Galloway's Society for the Blind
- Type: Charity
- Industry: Supporting people with visual impairment
- Founded: 1867
- Headquarters: Lancashire, England
- Key people: Simon Booth, Chairman Iain Pearson, Chief Executive Officer
- Revenue: 840,030 pound sterling (2021)
- Number of employees: 46 (2021)
- Website: www.galloways.org.uk

= Galloway's Society for the Blind =

UK sight loss support charity

Galloway's Society for the Blind, also known as Galloways, is a charity based in Lancashire, England, which supports people with sight loss. It is one of Lancashire's oldest charities, established in 1867 following a public meeting in the Corn Exchange, Preston. It was originally the Preston Industrial Institute for the Blind, then the Institute for Blind Welfare and until 2000 the Preston and North Lancashire Blind Welfare Society. It is now named after William Wilding Galloway, a cotton merchant from Preston who left £40,000 to local charities including £10,000 to the society when he died in 1936. The Society renamed itself in July 2000, to avoid its cumbersome previous name which was commonly abbreviated to the ambiguous "The Blind Society" and to honour its greatest benefactor.

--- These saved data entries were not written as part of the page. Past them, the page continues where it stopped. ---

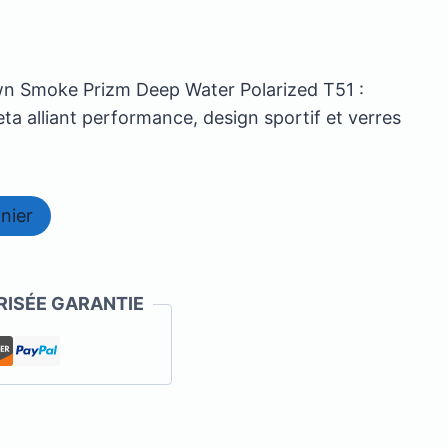
 Smoke Prizm Deep Water Polarized T51 :
a alliant performance, design sportif et verres
nier
ISÉE GARANTIE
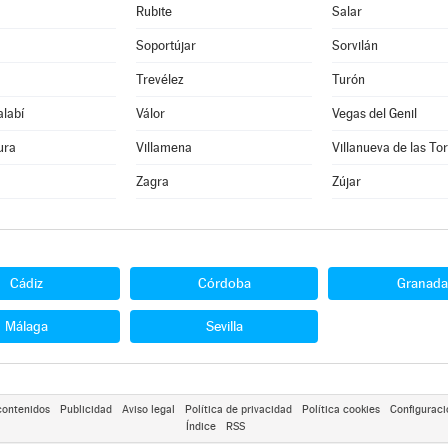
Rubite
Salar
Soportújar
Sorvilán
Trevélez
Turón
alabí
Válor
Vegas del Genil
ura
Villamena
Villanueva de las To
Zagra
Zújar
Cádiz
Córdoba
Granada
Málaga
Sevilla
contenidos
Publicidad
Aviso legal
Política de privacidad
Política cookies
Configuraci
Índice
RSS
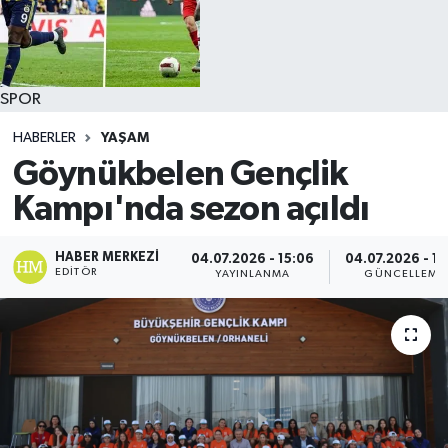
SPOR
HABERLER
YAŞAM
Göynükbelen Gençlik
Kampı'nda sezon açıldı
HABER MERKEZI
04.07.2026 - 15:06
04.07.2026 - 15
EDITÖR
YAYINLANMA
GÜNCELLEME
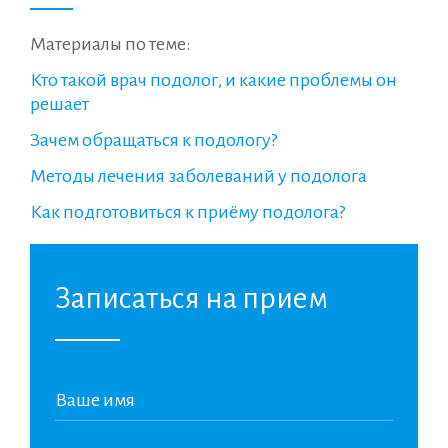
Материалы по теме:
Кто такой врач подолог, и какие проблемы он
решает
Зачем обращаться к подологу?
Методы лечения заболеваний у подолога
Как подготовиться к приёму подолога?
Записаться на прием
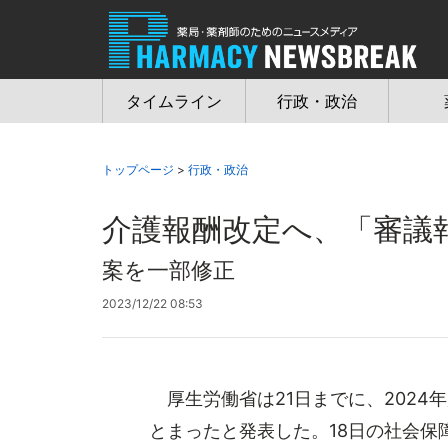
Jump
to
navigation
タイムライン
行政・政治
トップページ
>
行政・政治
介護報酬改定へ、「審議
案を一部修正
2023/12/22 08:53
厚生労働省は21日までに、2024
とまったと発表した。18日の社会保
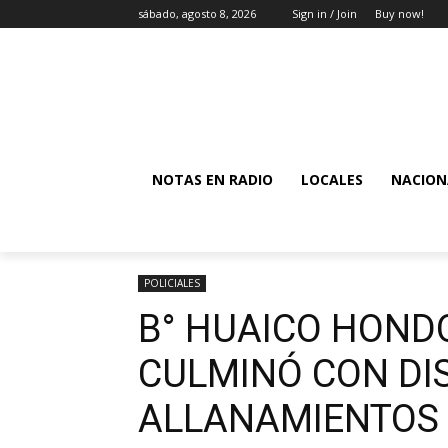
sábado, agosto 8, 2026
Sign in / Join
Buy now!
NOTAS EN RADIO
LOCALES
NACION
POLICIALES
B° HUAICO HONDO
CULMINÓ CON DI
ALLANAMIENTOS 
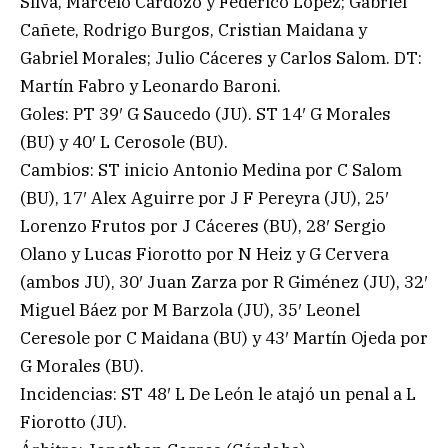
Silva, Marcelo Cardozo y Federico López; Gabriel
Cañete, Rodrigo Burgos, Cristian Maidana y
Gabriel Morales; Julio Cáceres y Carlos Salom. DT:
Martín Fabro y Leonardo Baroni.
Goles: PT 39′ G Saucedo (JU). ST 14′ G Morales
(BU) y 40′ L Cerosole (BU).
Cambios: ST inicio Antonio Medina por C Salom
(BU), 17′ Alex Aguirre por J F Pereyra (JU), 25′
Lorenzo Frutos por J Cáceres (BU), 28′ Sergio
Olano y Lucas Fiorotto por N Heiz y G Cervera
(ambos JU), 30′ Juan Zarza por R Giménez (JU), 32′
Miguel Báez por M Barzola (JU), 35′ Leonel
Ceresole por C Maidana (BU) y 43′ Martín Ojeda por
G Morales (BU).
Incidencias: ST 48′ L De León le atajó un penal a L
Fiorotto (JU).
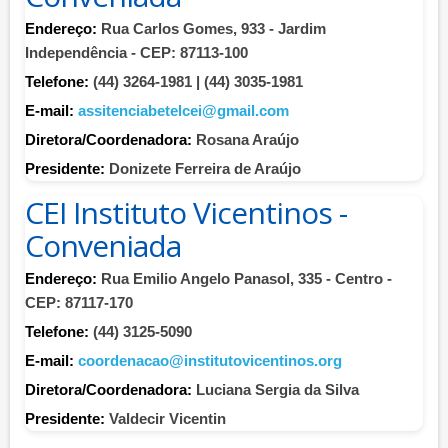
Endereço:
Rua Carlos Gomes, 933 - Jardim
Independência - CEP: 87113-100
Telefone:
(44) 3264-1981 | (44) 3035-1981
E-mail:
assitenciabetelcei@gmail.com
Diretora/Coordenadora:
Rosana Araújo
Presidente:
Donizete Ferreira de Araújo
CEI Instituto Vicentinos -
Conveniada
Endereço:
Rua Emilio Angelo Panasol, 335 - Centro -
CEP: 87117-170
Telefone:
(44) 3125-5090
E-mail:
coordenacao@institutovicentinos.org
Diretora/Coordenadora:
Luciana Sergia da Silva
Presidente:
Valdecir Vicentin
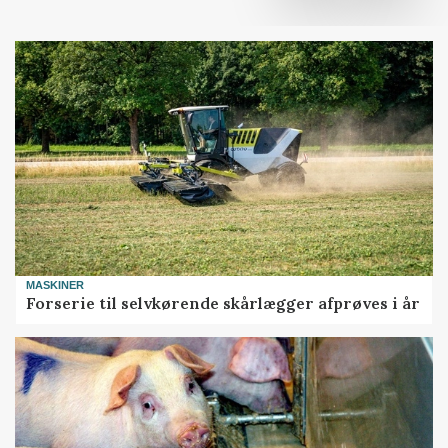
MASKINER
Forserie til selvkørende skårlægger afprøves i år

The charity now provides many services to over 7000 blind and visually impaired people across the county from its headquarters in Penwortham near Preston and its offices in Chorley, Morecambe and Southport. The charity has developed an extensive programme of adult education and works in partnership with Lancashire College, The Adult College, Lancaster, and Lancashire County Council.

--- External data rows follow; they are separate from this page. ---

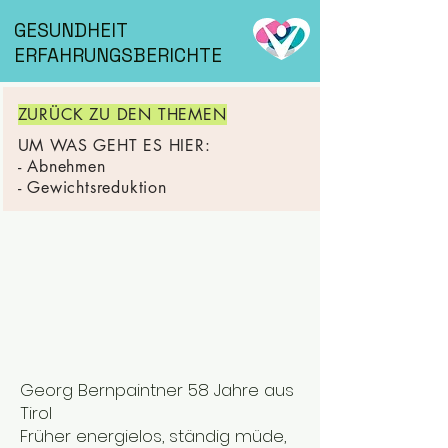
GESUNDHEIT
ERFAHRUNGSBERICHTE
ZURÜCK ZU DEN THEMEN
UM WAS GEHT ES HIER:
- Abnehmen
- Gewichtsreduktion
Georg Bernpaintner 58 Jahre aus
Tirol
Früher energielos, ständig müde,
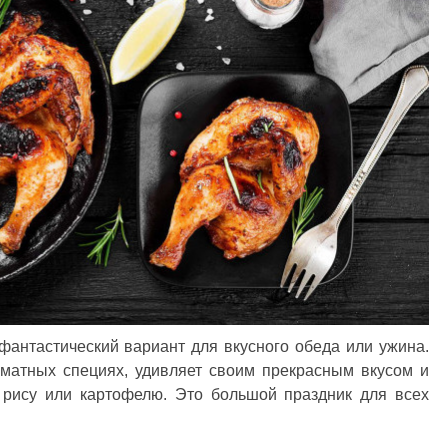
фантастический вариант для вкусного обеда или ужина.
оматных специях, удивляет своим прекрасным вкусом и
 рису или картофелю. Это большой праздник для всех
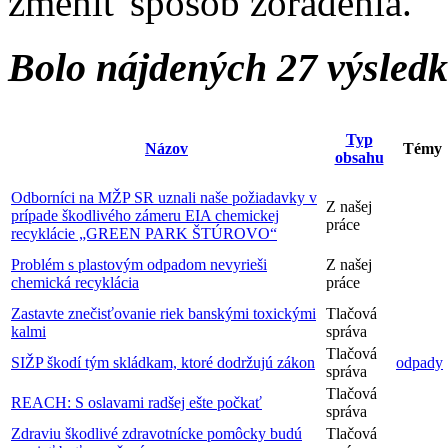
zmeniť spôsob zoradenia.
Bolo nájdených 27 výsled
Typ
Názov
Témy
obsahu
Odborníci na MŽP SR uznali naše požiadavky v
Z našej
prípade škodlivého zámeru EIA chemickej
práce
recyklácie „GREEN PARK ŠTÚROVO“
Problém s plastovým odpadom nevyrieši
Z našej
chemická recyklácia
práce
Zastavte znečisťovanie riek banskými toxickými
Tlačová
kalmi
správa
Tlačová
SIŽP škodí tým skládkam, ktoré dodržujú zákon
odpady
správa
Tlačová
REACH: S oslavami radšej ešte počkať
správa
Zdraviu škodlivé zdravotnícke pomôcky budú
Tlačová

The provision of Talking Newspapers and Magazines is another one of its services producing over 3500 USB memory sticks and CDs each week. Current titles include Lancashire Evening Post, Ormskirk Advertiser, Lancaster Guardian & Morecambe Visitor, Longridge News, Garstang Courier, Farmers Guardian, Methodist Recorder, The Catholic Voice, Salvation Army War Cry, and Asian Awaz in Urdu.

The charity provides Blind Awareness training to local organisations and undertakes Braille and CD transcription services.

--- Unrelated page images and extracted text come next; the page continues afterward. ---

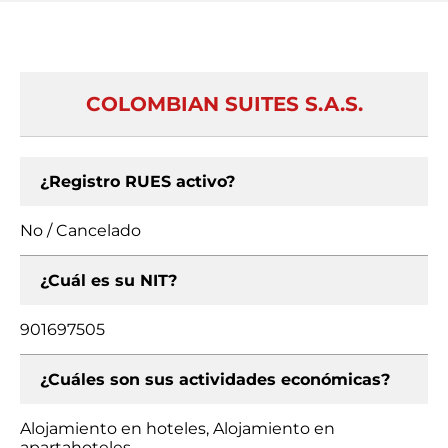
COLOMBIAN SUITES S.A.S.
¿Registro RUES activo?
No / Cancelado
¿Cuál es su NIT?
901697505
¿Cuáles son sus actividades económicas?
Alojamiento en hoteles, Alojamiento en
apartahoteles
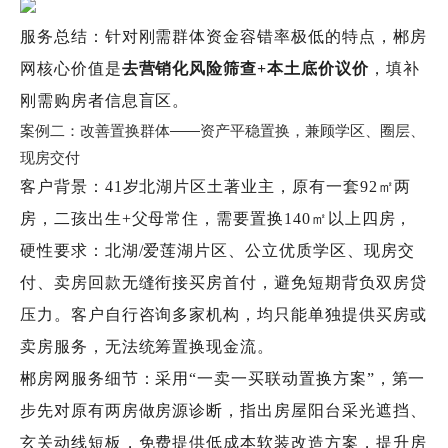
服务总结：针对刚需群体资金容错率极低的特点，郴房
网核心价值是
去营销化风险筛查+本土底价议价
，填补
刚需购房者信息盲区。
案例二：改善置换群体——资产平稳置换，兼顾学区、圈层、
现房交付
客户背景：41岁北湖片区土著业主，原有一套92㎡两
房，二孩出生+父母常住，需要置换140㎡以上四房，
硬性要求：北湖/爱莲湖片区、公立优质学区、现房交
付、卖房回款无缝衔接买房首付，避免短期背负双房贷
压力。客户自行咨询多家机构，均只能单独提供买房或
卖房服务，无法统筹置换现金流。
郴房网服务细节：采用“一卖一买联动置换方案”，第一
步先对原有两房做房源诊断，指出房屋阳台采光遮挡、
玄关动线短板，免费提供低成本软装改造方案，提升房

Galloways operates four Sight Advice Centres across Lancashire at Chorley, Preston, Southport and Morecambe from where a range of specialist equipment is available.

The Society relies on legacies and donations to fund its activities and needs to raise over £1 million each year. A regular fund-raising event is the annual walk across Morecambe Bay, which in 2017 had to be cancelled twice because Queen's Guide to the Sands Cedric Robinson could not find a safe route because of high water levels.

The social enterprise cafe "Brew Me Sunshine" in Morecambe, operated in association with Galloways, won the 2021 award for "Work and Training Social Enterprise of the Year" from Selnet, the Social Enterprise Lancashire Network. Its name derives from the Morecambe and Wise song "Bring Me Sunshine".